Este trabajo coordinado entre el Ejército y la universidad es uno de los aspectos que más destacan tanto Tinapp como Narváez. Además, en el proyecto participan empresas privadas. Pero ésta no es la única externalidad positiva. “Si tienes un UAV comprado en el extranjero y se te cae, lo perdiste. No sabes cómo recuperarlo, cómo armarlo. No sabes lo que hay detrás”, dice Flavio Narváez, “pero cuando tienes el conocimiento, es fácil. Nosotros recuperamos el 80% de los componentes cuando hay un problema. Ése es el aprendizaje que rescatamos de todas las caídas”. La última vez que el Láscar se cayó, en menos de dos días ya lo habían reparado y estaba listo para volar.
Hasta el momento, el proyecto ha implicado una inversión de 150 millones de pesos. Sin embargo, en el Ejército explican que permitirá un ahorro en mantenimiento. “Hoy gran parte de nuestros sistemas la estamos comprando en el extranjero, pero te dejan amarrado con el mantenimiento, el soporte, las actualizaciones”, dice Narváez, “eso es costoso y, a la larga, es más caro el mantenimiento que el mismo equipamiento”. Además, una vez que se pase a la fase de comercialización, el UAV terminado tendría un costo del orden de un 30% más bajo de lo que se ofrece en el mercado, según estimaciones del Ejército.
A esto se suma el hecho de haber construido algo adaptado a la realidad chilena. “Es un traje a la medida para los requerimientos del Ejército”, dice Narváez.
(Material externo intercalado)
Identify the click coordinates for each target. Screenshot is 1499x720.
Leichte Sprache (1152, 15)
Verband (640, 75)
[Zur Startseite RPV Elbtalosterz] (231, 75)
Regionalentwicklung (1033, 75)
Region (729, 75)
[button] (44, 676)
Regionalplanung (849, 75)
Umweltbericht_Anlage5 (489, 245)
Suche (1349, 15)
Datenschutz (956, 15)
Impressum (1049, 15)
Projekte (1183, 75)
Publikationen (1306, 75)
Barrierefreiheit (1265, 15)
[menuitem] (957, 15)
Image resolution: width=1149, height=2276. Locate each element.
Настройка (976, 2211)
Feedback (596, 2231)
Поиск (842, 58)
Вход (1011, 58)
Por esto, lo hicieron altamente resistente al viento, ya que en la costa del norte chileno ése puede ser un tema complejo. A su vez, el UAV no es capaz de llevar armamento, como los modelos que Estados Unidos utiliza en Afganistán o los que Israel aprovechó en la última operación en Gaza. “En este mundo hay de todo: desde nanodrones hasta el más grande de todos, el Global Hawk, que puede durar 72 horas de vuelo”, explica el oficial Narváez, “pero para que Chile llegue a fabricar un sistema armado, estamos a diez o quince años”.
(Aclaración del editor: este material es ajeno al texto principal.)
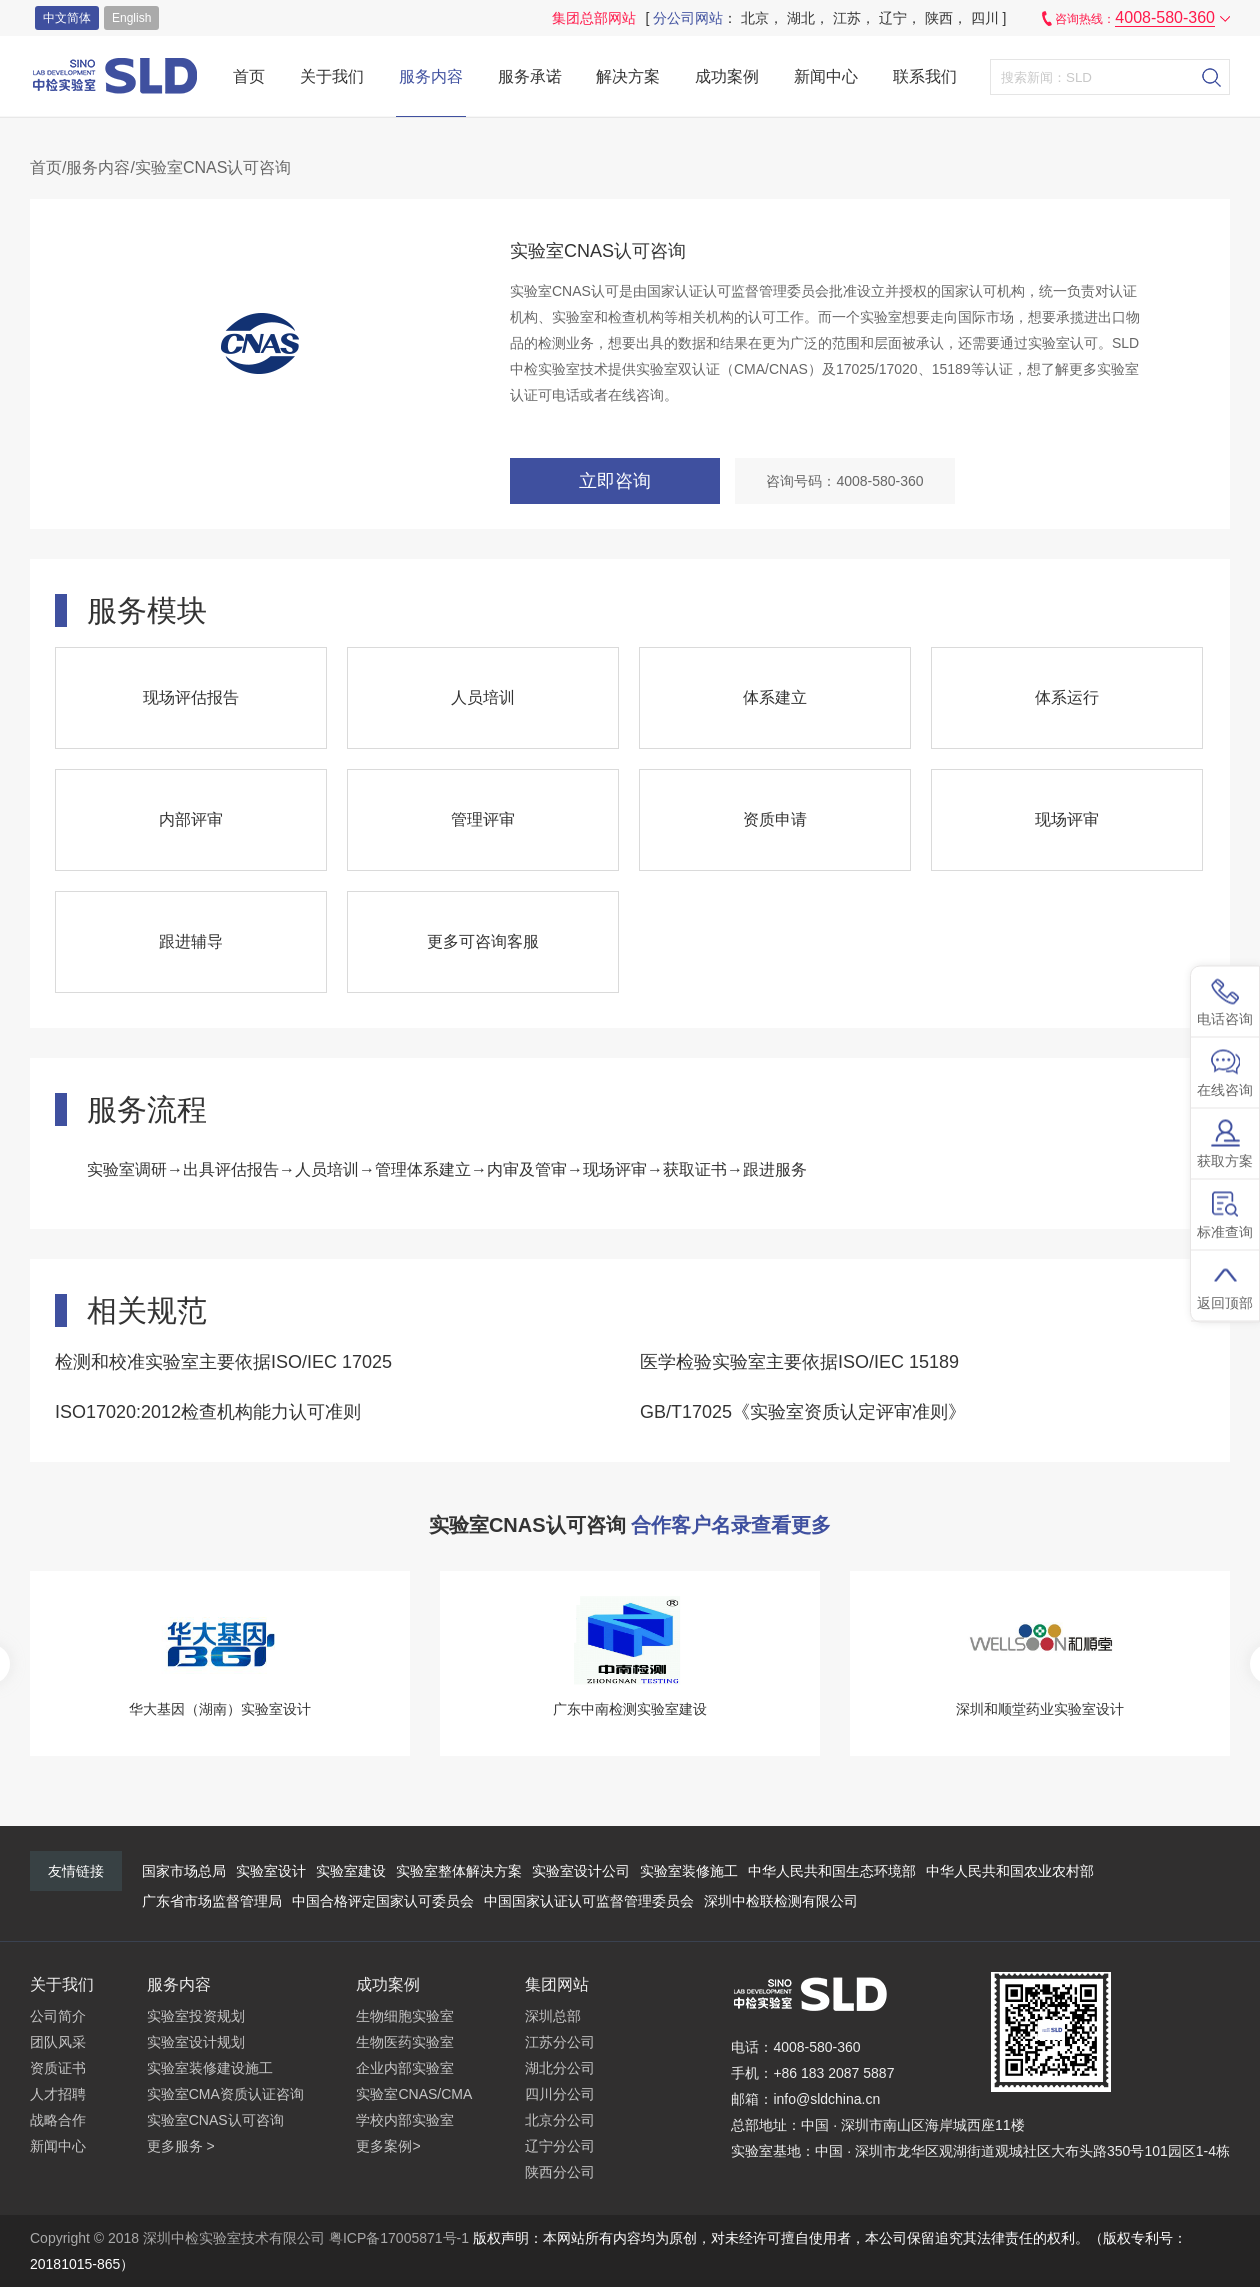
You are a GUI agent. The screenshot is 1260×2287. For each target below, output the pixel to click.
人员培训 (483, 697)
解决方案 (628, 76)
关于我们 (332, 76)
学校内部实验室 (405, 2120)
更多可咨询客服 (483, 941)
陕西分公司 (560, 2172)
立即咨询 (615, 481)
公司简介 (58, 2016)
Por ahora, en el Ejército se contentan con un sistema que permite observar y monitorear. Y también se alegran de no tener miedo al fracaso. “Hoy sabemos que el avión se va a caer. Esa es la idea, de hecho. En algún momento tendremos que estresarlo, llevarlo a sus límites, para saber cuánto puede hacer”, dice Narváez. Por eso, cuando ese día soleado de enero el avión aterriza mal, no se preocupan. Saben que es la parte difícil, al menos hasta que esté funcionando el paracaídas. El piloto lo acerca de manera manual a la pista de aterrizaje, pero un viento cruzado lo desestabiliza y, al tocar suelo, el UAV se va para el lado. Una de las alas golpea fuerte un fierro enterrado en el suelo y se separa del cuerpo del avión. Frank Tinapp camina -ya no corre como antes- a ver los daños. El ala tiene un hoyo de cinco centímetros de profundidad. “Pero la parte electrónica está perfecta”, dice el académico.
“Cuando hay problemas, obviamente hay que tratar de conocer las causas. Pero hoy ya no tenemos miedo”, comenta Flavio Narváez, “y si se cae, se cayó”.
“No hay evolución sin fracaso”, le responde Tinapp.